What I've done is set up a "schedule" which we print out weekly (a spreadsheet and they check each subject as they do it).
On the schedule there are requirements on the top part -- Latin with the family (daily), Math with Mom (daily), Religion with Mom (daily) and Piano lessons with Mom (once a week).
The second part includes all the other subjects -- Reading, Copywork/Narration/Blogging, Science, History. They HAVE TO DO the ones at the top, but usually with breaks in between, like we'll do Latin then have a 5-10 minute break then go back and do Math, except on days when they just want to "get everything over with".
The daily requirements (top part) are usually over by lunchtime. After lunch my 15-yo still has daily required stuff, but the boys pretty much are free to do what they want (shhh, don't tell my 15-yo ). Play, read, etc. They have free reading and required reading -- the required reading means it has to come from their basket -- which I fill with selections for history, science, etc. every week. I have recommendations on the checklist for what day to do what, so history is MWF, Science is TTh, etc. but it's not a strict rule.

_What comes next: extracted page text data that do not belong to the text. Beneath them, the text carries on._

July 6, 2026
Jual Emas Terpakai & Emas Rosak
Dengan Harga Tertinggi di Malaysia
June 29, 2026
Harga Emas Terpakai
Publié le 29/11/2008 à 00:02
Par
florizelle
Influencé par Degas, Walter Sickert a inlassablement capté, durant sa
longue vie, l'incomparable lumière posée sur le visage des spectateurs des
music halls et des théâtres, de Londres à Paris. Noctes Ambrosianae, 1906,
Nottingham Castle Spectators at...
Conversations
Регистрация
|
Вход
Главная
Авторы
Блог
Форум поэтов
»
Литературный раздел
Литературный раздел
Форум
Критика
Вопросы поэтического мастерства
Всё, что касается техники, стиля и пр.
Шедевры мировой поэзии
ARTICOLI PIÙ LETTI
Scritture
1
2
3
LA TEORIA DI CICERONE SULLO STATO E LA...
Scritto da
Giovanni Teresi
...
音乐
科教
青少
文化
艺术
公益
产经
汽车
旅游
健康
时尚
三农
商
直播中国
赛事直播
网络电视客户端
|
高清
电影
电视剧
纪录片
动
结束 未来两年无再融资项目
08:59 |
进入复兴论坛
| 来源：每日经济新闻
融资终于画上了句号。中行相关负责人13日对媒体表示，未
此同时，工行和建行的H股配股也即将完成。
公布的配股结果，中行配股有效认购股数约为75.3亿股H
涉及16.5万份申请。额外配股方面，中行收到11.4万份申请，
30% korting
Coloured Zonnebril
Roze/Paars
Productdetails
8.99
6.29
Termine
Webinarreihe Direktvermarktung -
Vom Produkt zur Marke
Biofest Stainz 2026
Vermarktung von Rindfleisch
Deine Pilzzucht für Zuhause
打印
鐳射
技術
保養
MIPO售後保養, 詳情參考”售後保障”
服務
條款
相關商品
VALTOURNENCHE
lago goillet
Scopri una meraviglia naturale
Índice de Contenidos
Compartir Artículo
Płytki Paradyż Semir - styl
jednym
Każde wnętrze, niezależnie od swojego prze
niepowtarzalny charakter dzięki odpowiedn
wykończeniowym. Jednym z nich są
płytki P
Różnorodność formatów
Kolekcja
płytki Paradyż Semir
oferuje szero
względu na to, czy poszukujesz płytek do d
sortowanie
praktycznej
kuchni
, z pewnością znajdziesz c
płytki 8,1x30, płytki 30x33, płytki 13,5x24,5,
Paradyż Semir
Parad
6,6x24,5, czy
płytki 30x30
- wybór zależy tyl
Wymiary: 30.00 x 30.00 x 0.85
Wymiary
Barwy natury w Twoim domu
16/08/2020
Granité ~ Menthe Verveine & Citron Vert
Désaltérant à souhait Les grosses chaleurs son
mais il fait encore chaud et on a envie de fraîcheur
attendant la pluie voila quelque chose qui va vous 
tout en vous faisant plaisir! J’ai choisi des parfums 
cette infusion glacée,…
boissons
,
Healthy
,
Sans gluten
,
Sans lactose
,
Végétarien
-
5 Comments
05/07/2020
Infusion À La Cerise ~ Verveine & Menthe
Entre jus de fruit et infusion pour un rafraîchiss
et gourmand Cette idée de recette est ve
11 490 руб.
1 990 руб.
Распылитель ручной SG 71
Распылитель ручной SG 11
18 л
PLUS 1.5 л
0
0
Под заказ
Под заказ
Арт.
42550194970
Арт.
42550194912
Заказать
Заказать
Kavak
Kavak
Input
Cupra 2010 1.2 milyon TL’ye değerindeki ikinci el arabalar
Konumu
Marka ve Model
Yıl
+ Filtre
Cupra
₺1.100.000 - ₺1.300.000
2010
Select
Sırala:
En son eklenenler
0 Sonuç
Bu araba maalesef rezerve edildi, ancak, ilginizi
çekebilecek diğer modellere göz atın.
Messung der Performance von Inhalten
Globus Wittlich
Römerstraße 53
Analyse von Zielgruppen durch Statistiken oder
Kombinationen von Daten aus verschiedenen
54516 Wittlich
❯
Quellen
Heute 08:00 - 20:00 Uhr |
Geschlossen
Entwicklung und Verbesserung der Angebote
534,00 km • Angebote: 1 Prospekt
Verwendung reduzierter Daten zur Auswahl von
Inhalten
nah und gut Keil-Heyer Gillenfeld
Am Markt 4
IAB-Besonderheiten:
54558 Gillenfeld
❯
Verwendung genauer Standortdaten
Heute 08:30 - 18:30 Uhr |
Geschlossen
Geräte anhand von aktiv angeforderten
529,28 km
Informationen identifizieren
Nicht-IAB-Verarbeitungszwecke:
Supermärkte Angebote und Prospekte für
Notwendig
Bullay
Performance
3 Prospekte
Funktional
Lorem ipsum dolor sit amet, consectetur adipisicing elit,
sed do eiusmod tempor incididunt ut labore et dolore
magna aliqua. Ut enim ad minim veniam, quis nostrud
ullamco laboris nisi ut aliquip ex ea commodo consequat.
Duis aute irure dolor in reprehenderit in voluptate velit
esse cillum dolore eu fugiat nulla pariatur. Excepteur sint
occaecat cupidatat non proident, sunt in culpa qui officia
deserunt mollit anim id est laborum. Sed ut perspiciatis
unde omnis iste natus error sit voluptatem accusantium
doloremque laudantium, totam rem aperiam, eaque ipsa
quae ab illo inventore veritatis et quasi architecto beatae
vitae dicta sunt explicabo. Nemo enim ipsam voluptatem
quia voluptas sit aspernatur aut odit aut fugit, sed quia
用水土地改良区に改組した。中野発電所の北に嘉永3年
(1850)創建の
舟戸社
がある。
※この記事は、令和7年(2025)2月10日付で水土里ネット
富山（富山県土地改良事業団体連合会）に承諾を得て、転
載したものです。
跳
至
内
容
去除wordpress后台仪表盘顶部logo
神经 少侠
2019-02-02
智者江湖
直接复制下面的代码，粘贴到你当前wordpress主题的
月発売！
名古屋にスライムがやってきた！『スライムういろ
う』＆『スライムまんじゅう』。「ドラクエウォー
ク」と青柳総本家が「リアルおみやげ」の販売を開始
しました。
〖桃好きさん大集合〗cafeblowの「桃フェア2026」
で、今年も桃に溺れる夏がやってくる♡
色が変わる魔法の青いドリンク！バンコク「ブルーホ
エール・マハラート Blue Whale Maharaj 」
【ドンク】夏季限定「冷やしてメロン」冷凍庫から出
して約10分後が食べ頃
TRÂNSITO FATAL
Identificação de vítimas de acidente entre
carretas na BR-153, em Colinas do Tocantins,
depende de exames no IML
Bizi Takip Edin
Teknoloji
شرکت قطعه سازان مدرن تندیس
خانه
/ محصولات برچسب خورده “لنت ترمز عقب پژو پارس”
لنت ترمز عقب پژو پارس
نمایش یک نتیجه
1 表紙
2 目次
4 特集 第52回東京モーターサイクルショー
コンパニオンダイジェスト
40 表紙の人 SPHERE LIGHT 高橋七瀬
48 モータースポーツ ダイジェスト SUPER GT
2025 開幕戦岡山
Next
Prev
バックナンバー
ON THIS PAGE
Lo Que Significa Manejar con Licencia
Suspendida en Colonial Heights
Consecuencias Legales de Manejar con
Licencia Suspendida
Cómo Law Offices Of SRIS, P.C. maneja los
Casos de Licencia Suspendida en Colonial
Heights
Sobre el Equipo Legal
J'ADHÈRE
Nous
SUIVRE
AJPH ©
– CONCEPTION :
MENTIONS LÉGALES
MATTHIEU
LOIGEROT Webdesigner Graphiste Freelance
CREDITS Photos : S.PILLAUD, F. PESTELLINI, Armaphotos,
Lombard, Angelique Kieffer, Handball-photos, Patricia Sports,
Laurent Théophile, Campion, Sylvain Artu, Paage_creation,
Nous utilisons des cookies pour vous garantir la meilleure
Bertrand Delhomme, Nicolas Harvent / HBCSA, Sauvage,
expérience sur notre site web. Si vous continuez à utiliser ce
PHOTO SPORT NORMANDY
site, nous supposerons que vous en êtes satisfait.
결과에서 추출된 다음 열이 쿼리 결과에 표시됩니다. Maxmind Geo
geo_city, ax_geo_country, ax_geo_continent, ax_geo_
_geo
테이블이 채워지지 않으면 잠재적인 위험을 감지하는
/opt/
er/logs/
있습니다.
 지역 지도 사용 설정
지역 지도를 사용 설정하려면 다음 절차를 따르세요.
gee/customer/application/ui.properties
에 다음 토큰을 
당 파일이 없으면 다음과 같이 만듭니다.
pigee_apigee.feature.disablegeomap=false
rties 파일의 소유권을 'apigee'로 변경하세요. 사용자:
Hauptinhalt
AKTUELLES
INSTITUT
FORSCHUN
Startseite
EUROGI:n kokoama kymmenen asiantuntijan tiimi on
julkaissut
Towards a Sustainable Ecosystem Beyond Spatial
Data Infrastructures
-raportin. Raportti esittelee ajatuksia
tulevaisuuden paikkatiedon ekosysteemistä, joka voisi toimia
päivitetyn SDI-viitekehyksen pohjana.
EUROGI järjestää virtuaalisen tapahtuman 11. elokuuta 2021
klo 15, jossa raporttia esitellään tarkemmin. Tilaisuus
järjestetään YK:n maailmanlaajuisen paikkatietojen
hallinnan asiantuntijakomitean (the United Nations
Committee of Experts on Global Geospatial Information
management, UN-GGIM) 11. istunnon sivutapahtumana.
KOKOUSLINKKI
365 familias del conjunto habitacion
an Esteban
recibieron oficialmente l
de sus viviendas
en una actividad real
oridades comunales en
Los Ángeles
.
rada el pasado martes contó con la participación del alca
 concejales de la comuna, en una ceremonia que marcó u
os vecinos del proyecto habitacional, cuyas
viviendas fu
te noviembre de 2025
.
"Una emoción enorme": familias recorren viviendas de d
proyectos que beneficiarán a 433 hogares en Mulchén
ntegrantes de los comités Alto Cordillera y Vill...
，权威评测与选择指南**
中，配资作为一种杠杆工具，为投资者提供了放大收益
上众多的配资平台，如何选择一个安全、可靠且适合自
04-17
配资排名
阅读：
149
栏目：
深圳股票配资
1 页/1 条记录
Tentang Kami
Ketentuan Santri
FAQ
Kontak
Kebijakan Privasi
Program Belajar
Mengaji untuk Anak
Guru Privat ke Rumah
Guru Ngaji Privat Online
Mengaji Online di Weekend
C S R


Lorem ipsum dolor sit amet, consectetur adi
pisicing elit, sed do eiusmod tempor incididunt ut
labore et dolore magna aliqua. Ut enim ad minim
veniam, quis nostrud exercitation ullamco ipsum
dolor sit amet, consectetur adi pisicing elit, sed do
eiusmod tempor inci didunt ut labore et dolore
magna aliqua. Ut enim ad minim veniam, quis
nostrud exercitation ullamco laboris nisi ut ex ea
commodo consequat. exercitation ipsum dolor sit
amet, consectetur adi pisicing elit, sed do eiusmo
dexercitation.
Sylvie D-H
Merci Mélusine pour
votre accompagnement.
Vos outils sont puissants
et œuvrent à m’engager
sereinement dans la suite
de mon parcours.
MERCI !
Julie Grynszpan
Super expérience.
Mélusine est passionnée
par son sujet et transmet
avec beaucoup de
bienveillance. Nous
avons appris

The thing that motivates them to do their lessons (at least right now) is computer time. They get 15 minutes a day of computer play if all their lessons are done, if they were done with a good attitude, and their 3 "chores of the day" are completed. (usually cleaning their room plus one monthly household chore and one weekly chore -- the monthly chore gets ignored most days so now I'm thinking of adding "do your monthly chore" to the list)
When the 10-year-old was 8-9, he wasn't that motivated by the reward -- computer time. So there were days when he just won't do things. But the 7-yo is VERY motivated, and often will try to do everything early so he's done and can play. So this in turn motivates the 10-yo.
Recently I added a new rule -- the lessons have to be done by 4 pm for them to earn the computer play time -- so I have time for other things like laundry, cooking, cleaning house, problogging, etc. What was happening before was they put off everything 'til the last minute so while I'm preparing dinner they're bugging me to do their narration with them. Now they scramble to get things done on time.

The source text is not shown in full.